Subset-Based Instance Optimality in Private Estimation
Travis Dick, Alex Kulesza, Ziteng Sun, Ananda Theertha Suresh
TL;DR
This work introduces subset-based instance optimality for differentially private estimation, a strong framework that compares an algorithm against the best private benchmark evaluated on large subsets of the dataset rather than on all datasets. It develops a practical private mean-estimation method built from private thresholding and the inverse sensitivity mechanism, achieving a guarantee that matches or surpasses prior rates under broad distributional assumptions.
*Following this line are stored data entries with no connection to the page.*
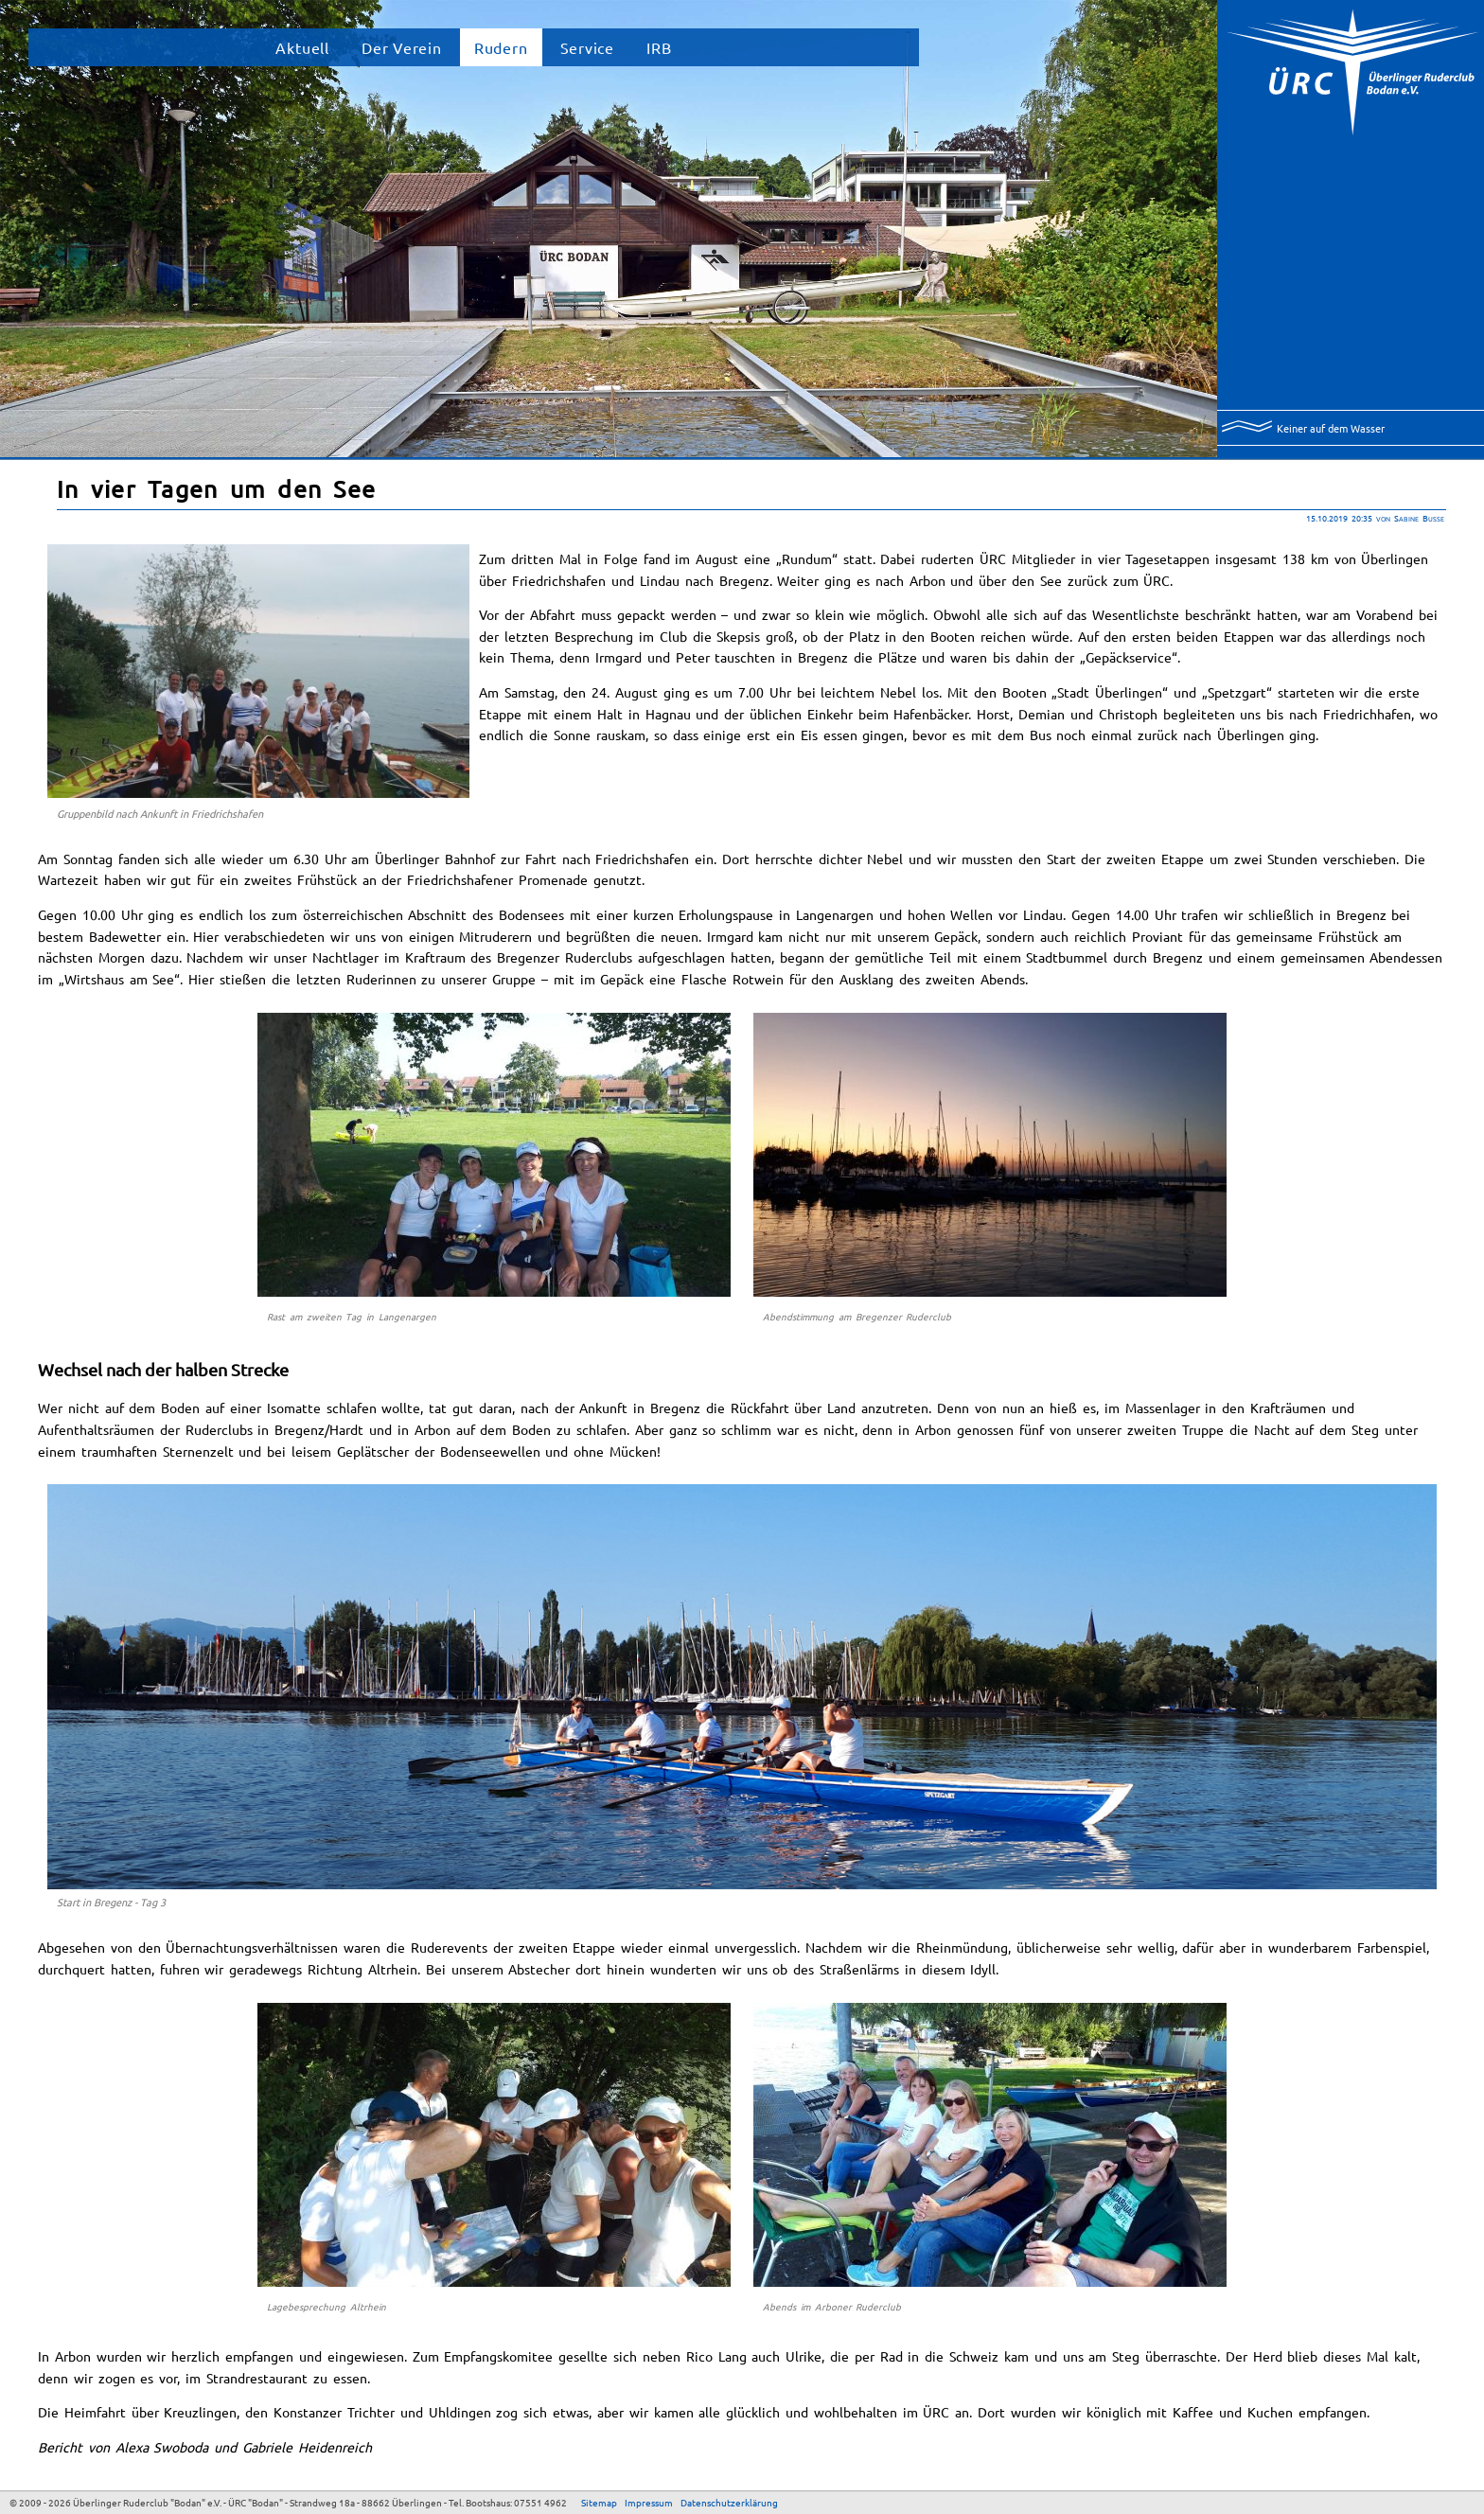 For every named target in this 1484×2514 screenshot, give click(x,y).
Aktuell (302, 47)
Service (587, 47)
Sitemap (599, 2502)
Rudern (501, 47)
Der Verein (402, 47)
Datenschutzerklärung (729, 2502)
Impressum (649, 2502)
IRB (658, 47) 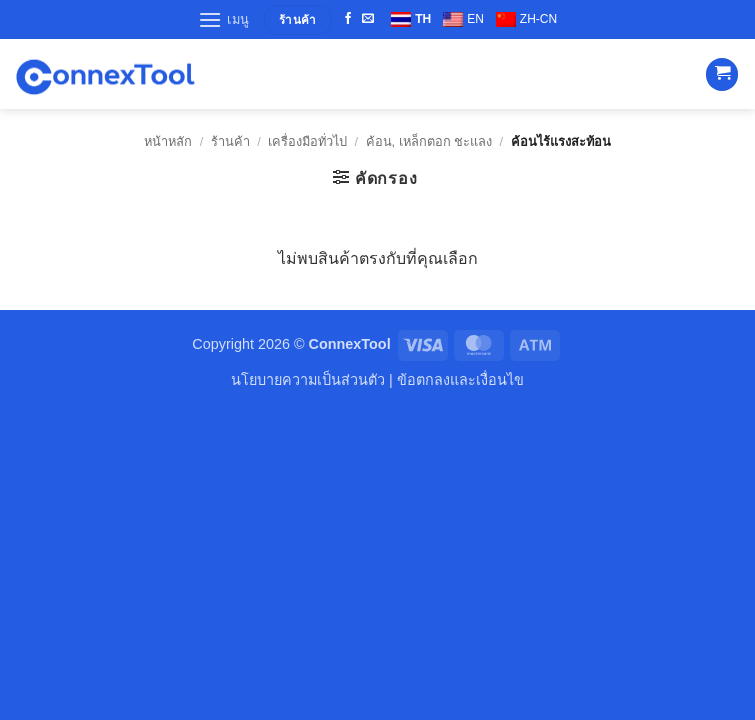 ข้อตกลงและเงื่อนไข (460, 380)
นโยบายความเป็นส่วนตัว (308, 380)
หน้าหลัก (168, 141)
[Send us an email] (368, 19)
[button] (224, 19)
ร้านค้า (230, 141)
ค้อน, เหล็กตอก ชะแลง (429, 141)
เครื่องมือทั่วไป (307, 141)
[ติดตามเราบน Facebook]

The authors extend the approach to a wider class of monotone properties, including means, medians, quantiles, and Lp-minimizers, and demonstrate distribution-specific performance in the SME setting for subgaussian and bounded-moment families, with extendability to higher dimensions. The results yield near-minimax optimality without requiring strong distributional priors, enhancing private estimation's robustness and applicability in real data contexts.
Abstract
We propose a new definition of instance optimality for differentially private estimation algorithms. Our definition requires an optimal algorithm to compete, simultaneously for every dataset $D$, with the best private benchmark algorithm that (a) knows $D$ in advance and (b) is evaluated by its worst-case performance on large subsets of $D$. That is, the benchmark algorithm need not perform well when potentially extreme points are added to $D$; it only has to handle the removal of a small number of real data points that already exist. This makes our benchmark significantly stronger than those proposed in prior work. We nevertheless show, for real-valued datasets, how to construct private algorithms that achieve our notion of instance optimality when estimating a broad class of dataset properties, including means, quantiles, and $\ell_p$-norm minimizers. For means in particular, we provide a detailed analysis and show that our algorithm simultaneously matches or exceeds the asymptotic performance of existing algorithms under a range of distributional assumptions.